What's wrong with us pea-brained Marxist fuckwits is that we can do arithmetic. We know that eventually, oil gets too expensive and yields too little net energy to sustain an interdependent "just-in-time" web of supply chains capable of supporting 7 billion people, and we'd sort of like to to something about it before we all wonder where our next meal is coming from. Some of us, you know, don't trust capitalism to magically produce all those solution in real time just when needed. In fact, we don't believe in magic at all, which means that sometimes you actually need to think ahead, and beyond that which makes a momentary profit (e.g. highway systems, rural electrification, NASA, and the military).

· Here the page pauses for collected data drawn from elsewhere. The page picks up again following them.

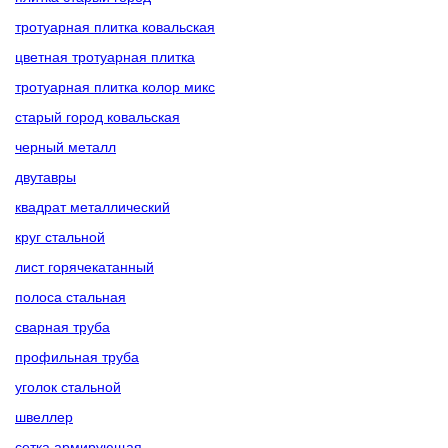
тротуарная плитка ковальская
цветная тротуарная плитка
тротуарная плитка колор микс
старый город ковальская
черный металл
двутавры
квадрат металлический
круг стальной
лист горячекатанный
полоса стальная
сварная труба
профильная труба
уголок стальной
швеллер
сетка армирующая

Comment Roman empire killed by geometry and resources (Score 1) 384

The empire grew as long as there were new peoples (i.e. slaves and material resources) to be conquered at the periphery. This works for a while, but the area of a circle grows much faster than the circumference. You have to defend and maintain everything within the area of your empire, while the flow of peoples and goods coming in from the periphery shrinks in proportion as the empire grows.

So, Rome reached it's limits. Slowly. Its army eventually failed due to lack of resources and money. Without military force, the remaining group of rulers (i.e. Romans/invaders) developed the art of religious coercion and control, and the Roman empire eventually became the Holy Roman empire.

And the money continued to flow to Rome, for centuries....

Comment +1. That's why peak oil stories are suppressed too (Score 1) 769

While there might be trillions of barrels of "oil" in the Earth, little of that is both economically and energetically profitable. When enough investors figure this out, asset prices drop to zero or negative (Used oil platform anyone?) and financing for new equipment dries up as the returns look iffier and iffier.

So, the oil industry does what it does. It buys people at government agencies at the EIA to make the reports look less scary. It google-bombs the net by publishubg hundreds of little stories in small on-line publications where commenting is not present, to reassure naive investors that everything is OK, there will be oil forever and that business as usual will continue.

And it will, until the next economic crash.

You need a certain threshold of economic activity to maintain the current petroleum production industry. Since most of the cheap oil is gone, that threshold is very, very high compared to what it was 50 or 100 years ago when *cheap* oil was easily and widely available. The next economic crash will start the decline of the oil industry in a big way. It won't die for lack of oil. It will die for lack of money.